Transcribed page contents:

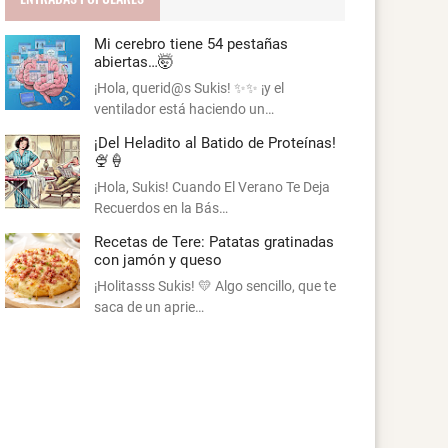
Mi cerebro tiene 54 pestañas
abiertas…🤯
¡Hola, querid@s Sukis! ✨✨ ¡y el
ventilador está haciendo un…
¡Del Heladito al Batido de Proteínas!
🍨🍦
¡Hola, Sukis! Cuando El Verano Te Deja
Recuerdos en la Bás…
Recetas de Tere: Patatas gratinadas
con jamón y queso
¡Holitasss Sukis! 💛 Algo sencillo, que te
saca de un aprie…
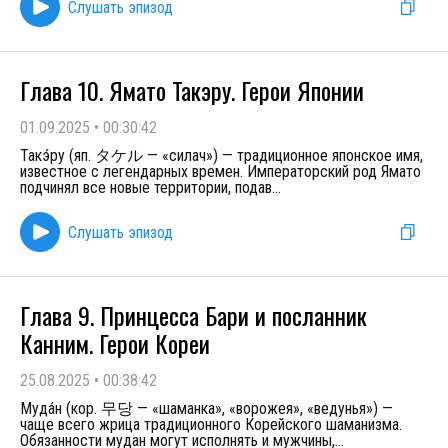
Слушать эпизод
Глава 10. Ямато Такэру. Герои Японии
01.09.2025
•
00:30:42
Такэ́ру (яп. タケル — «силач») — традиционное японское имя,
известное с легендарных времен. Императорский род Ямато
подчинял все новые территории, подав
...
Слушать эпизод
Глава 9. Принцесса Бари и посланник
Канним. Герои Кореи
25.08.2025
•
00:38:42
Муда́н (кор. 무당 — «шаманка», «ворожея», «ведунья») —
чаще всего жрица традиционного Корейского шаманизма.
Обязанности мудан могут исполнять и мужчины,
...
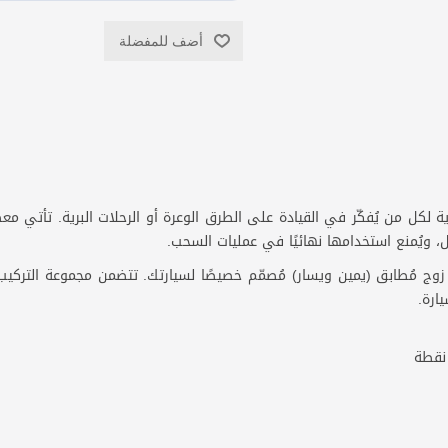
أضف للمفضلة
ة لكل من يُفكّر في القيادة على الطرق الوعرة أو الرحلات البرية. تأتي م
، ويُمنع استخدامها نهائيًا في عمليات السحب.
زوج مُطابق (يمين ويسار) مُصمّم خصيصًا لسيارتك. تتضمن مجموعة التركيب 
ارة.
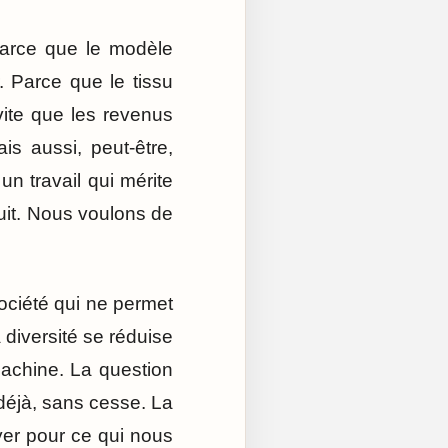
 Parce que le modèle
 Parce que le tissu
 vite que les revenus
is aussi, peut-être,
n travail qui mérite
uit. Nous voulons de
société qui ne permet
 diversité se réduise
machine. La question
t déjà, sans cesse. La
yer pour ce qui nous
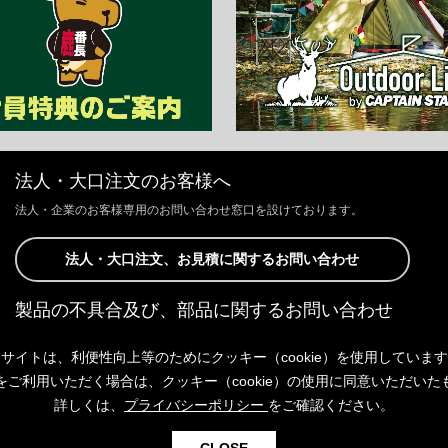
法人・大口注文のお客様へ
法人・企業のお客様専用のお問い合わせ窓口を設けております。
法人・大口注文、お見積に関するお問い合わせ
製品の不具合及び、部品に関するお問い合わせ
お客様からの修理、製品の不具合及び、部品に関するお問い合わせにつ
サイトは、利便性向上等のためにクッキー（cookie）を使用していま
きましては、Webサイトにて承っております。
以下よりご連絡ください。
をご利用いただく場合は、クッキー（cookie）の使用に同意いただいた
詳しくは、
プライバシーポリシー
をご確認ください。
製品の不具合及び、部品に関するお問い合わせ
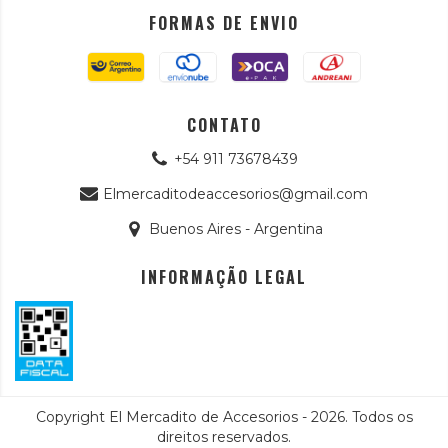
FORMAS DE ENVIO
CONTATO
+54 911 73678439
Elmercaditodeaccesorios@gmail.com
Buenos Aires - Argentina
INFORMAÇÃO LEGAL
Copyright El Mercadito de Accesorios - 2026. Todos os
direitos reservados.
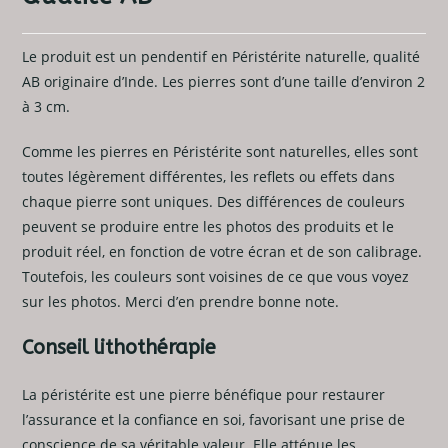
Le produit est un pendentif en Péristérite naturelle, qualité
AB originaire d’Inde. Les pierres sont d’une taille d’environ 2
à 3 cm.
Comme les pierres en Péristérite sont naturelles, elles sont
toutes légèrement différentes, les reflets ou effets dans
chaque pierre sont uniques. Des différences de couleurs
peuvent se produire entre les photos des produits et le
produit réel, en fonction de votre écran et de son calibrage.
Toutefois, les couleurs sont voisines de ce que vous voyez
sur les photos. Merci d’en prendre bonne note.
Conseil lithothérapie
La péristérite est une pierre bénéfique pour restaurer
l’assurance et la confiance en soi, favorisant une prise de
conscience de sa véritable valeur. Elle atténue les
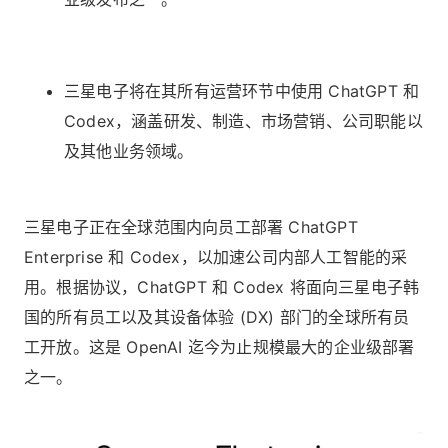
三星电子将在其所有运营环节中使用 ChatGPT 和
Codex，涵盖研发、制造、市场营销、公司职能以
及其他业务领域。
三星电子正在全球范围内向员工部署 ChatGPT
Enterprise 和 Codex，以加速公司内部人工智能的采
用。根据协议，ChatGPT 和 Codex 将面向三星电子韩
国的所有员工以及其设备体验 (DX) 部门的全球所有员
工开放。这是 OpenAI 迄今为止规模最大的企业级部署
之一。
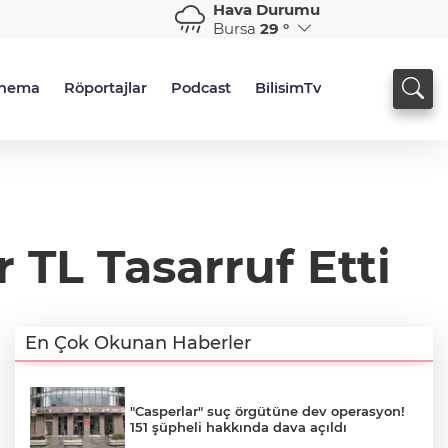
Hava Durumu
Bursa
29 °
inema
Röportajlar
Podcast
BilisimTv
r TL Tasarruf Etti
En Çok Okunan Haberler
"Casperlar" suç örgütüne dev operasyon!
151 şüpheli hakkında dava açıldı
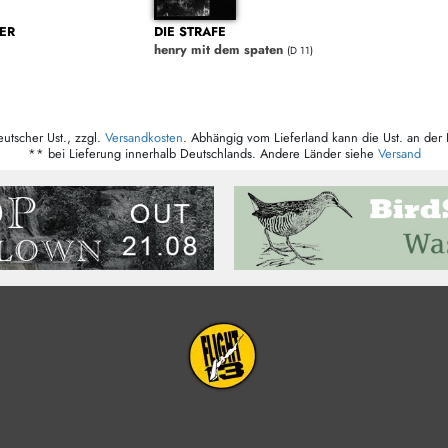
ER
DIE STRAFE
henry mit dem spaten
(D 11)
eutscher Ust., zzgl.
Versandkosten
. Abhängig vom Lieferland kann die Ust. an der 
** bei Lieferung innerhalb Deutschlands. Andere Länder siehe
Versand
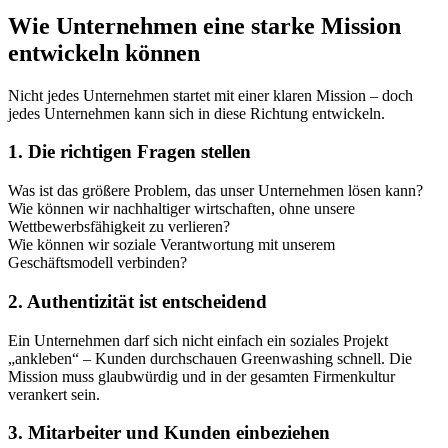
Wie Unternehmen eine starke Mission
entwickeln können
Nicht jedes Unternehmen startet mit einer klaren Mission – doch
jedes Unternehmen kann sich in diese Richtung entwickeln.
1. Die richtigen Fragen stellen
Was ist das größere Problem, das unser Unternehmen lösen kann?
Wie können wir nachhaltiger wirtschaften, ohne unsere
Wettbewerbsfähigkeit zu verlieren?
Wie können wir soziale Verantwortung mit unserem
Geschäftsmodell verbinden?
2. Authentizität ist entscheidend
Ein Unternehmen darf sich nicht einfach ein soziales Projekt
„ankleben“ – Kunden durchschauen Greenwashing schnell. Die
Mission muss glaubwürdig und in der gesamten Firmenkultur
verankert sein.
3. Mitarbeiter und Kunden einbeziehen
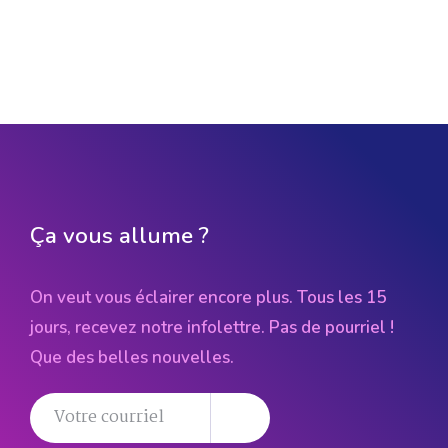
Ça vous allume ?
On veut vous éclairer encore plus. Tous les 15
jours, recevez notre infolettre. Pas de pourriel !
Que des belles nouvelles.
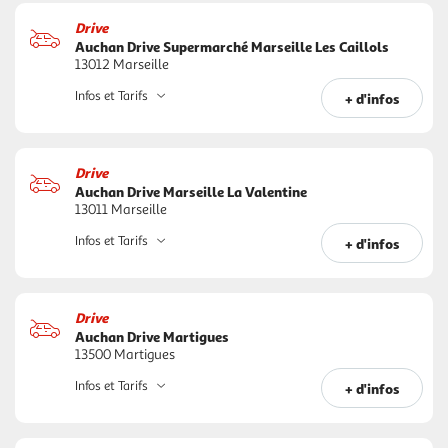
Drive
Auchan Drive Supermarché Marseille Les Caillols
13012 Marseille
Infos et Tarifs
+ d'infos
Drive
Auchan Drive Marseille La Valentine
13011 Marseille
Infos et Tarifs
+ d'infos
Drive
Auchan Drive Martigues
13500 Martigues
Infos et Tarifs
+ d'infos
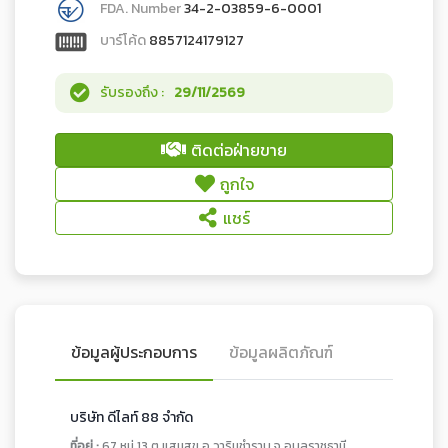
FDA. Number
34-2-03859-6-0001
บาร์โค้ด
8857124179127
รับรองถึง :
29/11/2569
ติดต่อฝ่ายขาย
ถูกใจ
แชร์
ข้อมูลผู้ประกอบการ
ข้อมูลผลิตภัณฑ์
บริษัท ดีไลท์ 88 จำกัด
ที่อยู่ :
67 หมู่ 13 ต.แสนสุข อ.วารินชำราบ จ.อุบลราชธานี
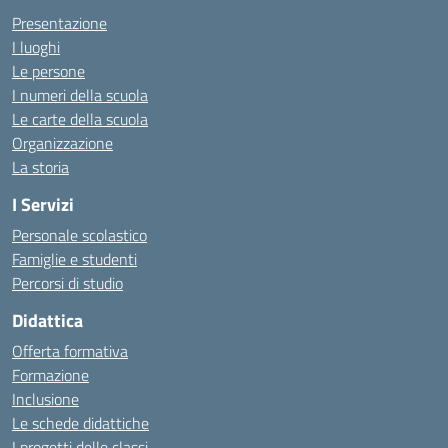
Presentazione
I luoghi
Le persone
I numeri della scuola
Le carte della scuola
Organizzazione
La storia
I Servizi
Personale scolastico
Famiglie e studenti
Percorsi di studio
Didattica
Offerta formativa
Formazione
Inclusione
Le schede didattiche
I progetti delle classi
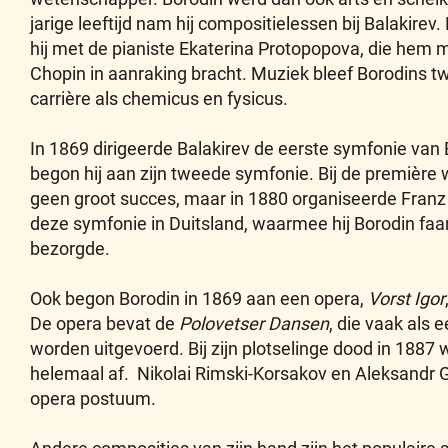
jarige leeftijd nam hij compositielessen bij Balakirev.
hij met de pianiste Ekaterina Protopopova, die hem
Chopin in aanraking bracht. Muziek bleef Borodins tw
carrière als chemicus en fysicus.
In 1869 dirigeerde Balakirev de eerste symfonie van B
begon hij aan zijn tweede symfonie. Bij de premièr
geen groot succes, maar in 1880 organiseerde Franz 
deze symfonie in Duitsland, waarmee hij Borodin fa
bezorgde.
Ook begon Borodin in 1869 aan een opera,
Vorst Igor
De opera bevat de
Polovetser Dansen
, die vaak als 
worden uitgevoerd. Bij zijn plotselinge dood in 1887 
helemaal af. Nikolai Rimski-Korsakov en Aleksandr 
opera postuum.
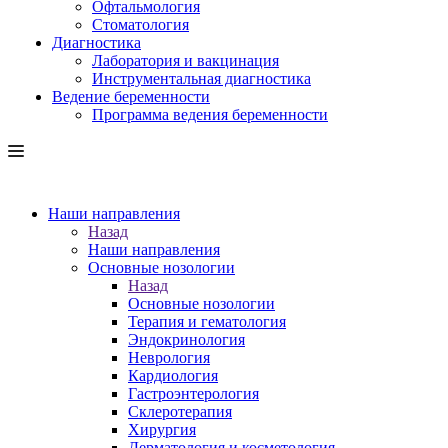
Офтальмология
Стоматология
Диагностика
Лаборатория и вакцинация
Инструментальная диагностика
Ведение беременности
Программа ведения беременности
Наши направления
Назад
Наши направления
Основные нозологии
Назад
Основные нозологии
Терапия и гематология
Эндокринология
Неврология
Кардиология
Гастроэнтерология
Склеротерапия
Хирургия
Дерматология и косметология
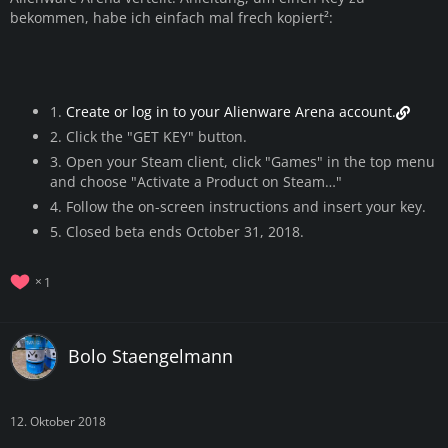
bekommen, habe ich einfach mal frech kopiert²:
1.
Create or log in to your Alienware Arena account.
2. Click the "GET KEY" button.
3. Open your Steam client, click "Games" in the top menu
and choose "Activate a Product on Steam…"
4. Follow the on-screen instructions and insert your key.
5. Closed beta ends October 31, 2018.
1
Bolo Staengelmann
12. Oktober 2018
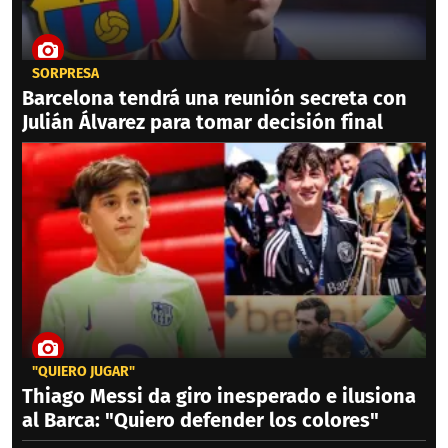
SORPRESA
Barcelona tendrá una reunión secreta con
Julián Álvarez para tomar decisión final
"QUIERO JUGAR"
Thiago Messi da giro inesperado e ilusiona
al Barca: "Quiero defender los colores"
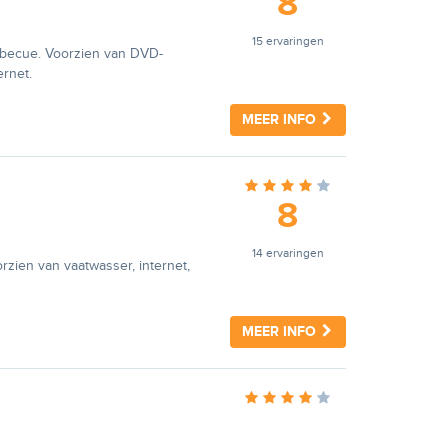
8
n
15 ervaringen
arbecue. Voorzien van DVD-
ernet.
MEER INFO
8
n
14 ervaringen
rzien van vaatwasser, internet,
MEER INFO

__What is expected__
For every line above with the word "begon" in it, make a copy.

__The answer__
begon hij aan zijn tweede symfonie. Bij de premièr
Ook begon Borodin in 1869 aan een opera,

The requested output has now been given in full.